Files in this folder:
(1) COMPARING POLLINATOR EFFECTIVENESS COMPONENTS IN C.KUNTZEI & C.WILSONII.R: R script for comparing pollinator visitation rate, per-visit efficiency, and overall pollinator effectiveness between C. kuntzei and C. wilsonii across locality classes using wild.xlsx and pervisit.xlsx. The script fits GLMMs, computes estimated marginal means and Sidak comparisons, generates plots, and bootstraps pollinator effectiveness as visitation × efficiency.
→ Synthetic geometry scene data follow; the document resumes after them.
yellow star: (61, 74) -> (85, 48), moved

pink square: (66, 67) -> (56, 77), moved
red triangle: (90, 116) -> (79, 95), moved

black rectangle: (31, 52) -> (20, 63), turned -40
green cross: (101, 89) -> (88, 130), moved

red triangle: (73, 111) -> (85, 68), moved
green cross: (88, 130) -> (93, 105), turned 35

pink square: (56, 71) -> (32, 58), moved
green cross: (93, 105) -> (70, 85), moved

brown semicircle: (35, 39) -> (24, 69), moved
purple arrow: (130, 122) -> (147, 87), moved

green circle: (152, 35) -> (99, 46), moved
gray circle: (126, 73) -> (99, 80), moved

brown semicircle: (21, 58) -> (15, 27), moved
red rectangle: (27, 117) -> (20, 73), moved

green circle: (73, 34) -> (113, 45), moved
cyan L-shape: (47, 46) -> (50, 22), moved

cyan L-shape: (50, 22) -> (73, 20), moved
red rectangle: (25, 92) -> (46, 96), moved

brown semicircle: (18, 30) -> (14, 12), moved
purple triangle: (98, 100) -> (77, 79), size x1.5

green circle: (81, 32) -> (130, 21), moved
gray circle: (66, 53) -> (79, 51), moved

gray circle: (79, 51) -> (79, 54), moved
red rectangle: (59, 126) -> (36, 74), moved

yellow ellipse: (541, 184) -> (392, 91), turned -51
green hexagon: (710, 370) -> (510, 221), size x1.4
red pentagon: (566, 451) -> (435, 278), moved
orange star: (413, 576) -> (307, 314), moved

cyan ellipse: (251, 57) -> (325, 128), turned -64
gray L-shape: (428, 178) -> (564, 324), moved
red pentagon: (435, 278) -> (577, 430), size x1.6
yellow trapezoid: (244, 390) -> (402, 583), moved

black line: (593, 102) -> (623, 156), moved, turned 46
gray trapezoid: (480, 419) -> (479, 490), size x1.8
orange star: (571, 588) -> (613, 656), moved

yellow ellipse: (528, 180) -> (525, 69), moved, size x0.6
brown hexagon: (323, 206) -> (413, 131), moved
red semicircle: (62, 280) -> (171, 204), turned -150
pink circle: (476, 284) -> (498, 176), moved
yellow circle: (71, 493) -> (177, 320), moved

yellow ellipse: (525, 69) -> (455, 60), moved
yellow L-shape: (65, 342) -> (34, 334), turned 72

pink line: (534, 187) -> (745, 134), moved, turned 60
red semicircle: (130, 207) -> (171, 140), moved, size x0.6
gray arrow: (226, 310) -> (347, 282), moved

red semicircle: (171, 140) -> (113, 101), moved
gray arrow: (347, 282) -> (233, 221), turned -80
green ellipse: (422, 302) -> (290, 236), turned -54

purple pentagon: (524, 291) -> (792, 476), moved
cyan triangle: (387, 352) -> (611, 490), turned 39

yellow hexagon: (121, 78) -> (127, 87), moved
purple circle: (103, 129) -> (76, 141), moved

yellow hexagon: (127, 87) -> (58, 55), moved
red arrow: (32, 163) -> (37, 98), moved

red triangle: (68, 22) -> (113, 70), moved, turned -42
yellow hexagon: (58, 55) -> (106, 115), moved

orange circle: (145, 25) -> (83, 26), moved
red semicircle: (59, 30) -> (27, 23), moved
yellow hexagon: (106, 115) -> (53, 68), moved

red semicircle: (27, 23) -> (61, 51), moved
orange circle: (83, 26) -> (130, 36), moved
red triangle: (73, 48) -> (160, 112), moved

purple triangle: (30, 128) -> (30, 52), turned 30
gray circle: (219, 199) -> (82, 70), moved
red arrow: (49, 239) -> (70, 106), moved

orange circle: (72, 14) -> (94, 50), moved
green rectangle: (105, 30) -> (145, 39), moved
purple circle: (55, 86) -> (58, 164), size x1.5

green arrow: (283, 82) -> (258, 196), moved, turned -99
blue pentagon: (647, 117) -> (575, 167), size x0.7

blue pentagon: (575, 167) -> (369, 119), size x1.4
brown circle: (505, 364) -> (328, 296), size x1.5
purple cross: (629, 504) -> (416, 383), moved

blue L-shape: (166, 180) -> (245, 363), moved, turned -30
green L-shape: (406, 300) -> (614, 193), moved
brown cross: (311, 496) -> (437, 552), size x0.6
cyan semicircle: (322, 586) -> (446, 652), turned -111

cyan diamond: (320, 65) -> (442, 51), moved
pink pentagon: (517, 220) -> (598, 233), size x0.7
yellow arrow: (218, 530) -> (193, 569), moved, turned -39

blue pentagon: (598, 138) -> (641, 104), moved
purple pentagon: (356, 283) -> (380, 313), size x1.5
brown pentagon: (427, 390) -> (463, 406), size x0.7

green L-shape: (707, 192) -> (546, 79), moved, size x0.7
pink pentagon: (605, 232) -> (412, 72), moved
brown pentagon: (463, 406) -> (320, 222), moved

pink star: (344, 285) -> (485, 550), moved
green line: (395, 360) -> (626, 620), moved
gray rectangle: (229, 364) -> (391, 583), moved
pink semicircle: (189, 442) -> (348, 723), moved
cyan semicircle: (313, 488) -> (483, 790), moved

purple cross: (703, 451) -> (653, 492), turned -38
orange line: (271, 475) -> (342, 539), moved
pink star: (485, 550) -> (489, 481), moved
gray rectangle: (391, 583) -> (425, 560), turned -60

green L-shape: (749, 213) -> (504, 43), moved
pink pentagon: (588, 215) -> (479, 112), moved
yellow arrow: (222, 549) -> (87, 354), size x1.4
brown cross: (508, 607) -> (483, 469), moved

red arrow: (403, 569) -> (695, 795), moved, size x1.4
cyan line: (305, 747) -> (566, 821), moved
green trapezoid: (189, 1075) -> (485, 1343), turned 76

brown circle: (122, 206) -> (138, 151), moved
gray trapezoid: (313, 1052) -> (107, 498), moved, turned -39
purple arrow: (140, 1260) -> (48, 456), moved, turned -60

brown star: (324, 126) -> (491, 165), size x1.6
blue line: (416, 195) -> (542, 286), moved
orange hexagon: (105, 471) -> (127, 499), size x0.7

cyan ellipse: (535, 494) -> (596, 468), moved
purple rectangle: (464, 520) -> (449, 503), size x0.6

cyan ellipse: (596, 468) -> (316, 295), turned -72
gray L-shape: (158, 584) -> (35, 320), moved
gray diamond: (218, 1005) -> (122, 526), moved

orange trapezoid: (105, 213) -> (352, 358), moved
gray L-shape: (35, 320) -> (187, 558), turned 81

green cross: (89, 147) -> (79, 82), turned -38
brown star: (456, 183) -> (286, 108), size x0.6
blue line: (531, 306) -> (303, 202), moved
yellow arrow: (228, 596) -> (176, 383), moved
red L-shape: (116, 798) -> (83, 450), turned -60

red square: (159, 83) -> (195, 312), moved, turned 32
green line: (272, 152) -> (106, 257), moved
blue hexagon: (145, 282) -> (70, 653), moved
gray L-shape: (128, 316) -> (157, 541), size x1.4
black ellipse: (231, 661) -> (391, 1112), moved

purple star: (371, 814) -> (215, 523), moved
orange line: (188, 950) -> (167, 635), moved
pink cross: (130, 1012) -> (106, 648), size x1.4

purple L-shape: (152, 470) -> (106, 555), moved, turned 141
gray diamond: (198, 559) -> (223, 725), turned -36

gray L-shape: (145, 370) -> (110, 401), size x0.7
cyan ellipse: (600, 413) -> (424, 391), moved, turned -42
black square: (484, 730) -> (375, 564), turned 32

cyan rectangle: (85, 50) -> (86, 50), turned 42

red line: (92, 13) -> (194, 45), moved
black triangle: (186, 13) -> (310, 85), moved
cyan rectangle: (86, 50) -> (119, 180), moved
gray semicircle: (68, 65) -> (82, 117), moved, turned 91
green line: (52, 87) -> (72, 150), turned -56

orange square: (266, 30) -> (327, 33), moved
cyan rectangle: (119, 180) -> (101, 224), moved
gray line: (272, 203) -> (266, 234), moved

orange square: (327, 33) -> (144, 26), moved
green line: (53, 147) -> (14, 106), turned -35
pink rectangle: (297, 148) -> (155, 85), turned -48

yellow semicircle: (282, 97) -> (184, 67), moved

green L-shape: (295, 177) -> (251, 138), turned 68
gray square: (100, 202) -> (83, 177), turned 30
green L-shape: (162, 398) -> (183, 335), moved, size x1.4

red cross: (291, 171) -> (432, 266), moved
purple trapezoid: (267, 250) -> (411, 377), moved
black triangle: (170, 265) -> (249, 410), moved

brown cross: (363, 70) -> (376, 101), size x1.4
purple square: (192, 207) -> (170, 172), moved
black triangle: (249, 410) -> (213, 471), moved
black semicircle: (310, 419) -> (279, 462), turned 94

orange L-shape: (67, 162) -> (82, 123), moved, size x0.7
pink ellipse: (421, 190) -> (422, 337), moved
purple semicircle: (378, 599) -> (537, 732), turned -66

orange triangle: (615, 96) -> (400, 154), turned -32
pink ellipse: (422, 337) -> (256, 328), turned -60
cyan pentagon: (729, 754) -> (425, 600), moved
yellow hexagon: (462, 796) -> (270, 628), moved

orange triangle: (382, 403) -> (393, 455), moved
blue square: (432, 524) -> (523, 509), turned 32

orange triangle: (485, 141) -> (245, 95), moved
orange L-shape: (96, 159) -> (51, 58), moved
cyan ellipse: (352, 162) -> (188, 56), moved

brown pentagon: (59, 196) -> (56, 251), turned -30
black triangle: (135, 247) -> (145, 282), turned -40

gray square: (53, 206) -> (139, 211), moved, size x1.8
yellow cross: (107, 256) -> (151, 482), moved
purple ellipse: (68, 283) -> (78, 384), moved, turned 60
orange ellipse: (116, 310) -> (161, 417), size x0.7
(2) LOCAL FLORAL ADAPTATION_C.KUNTZEI & C.WILSONII TO POLLINATOR VISITATION AND EFFECTIVENESS.R: R script for analyzing local floral adaptation in a reciprocal translocation experiment using HummingBee.xlsx and pervisit.xlsx. The script reshapes visitation data from floral array-level counts, models pollinator visitation and pollinator effectiveness across sites/elevations, computes estimated marginal means and pairwise comparisons, generates plots, and bootstraps pollinator effectiveness from per-visit efficiency values.
Code/software
All data can be viewed and analyzed using the free and open-source software R statistical environment version 4.4.1. Analyses and data handling rely on packages for data import and manipulation (readxl, tidyverse), visualization (ggplot2, ggeffects), and statistical analyses (glmmTMB, emmeans). These packages allow users to reproduce the data visualization and analyses conducted in our study.
Access information
Other publicly accessible locations of the data:
- None
Data was derived from the following sources:
- Field observations and experiments.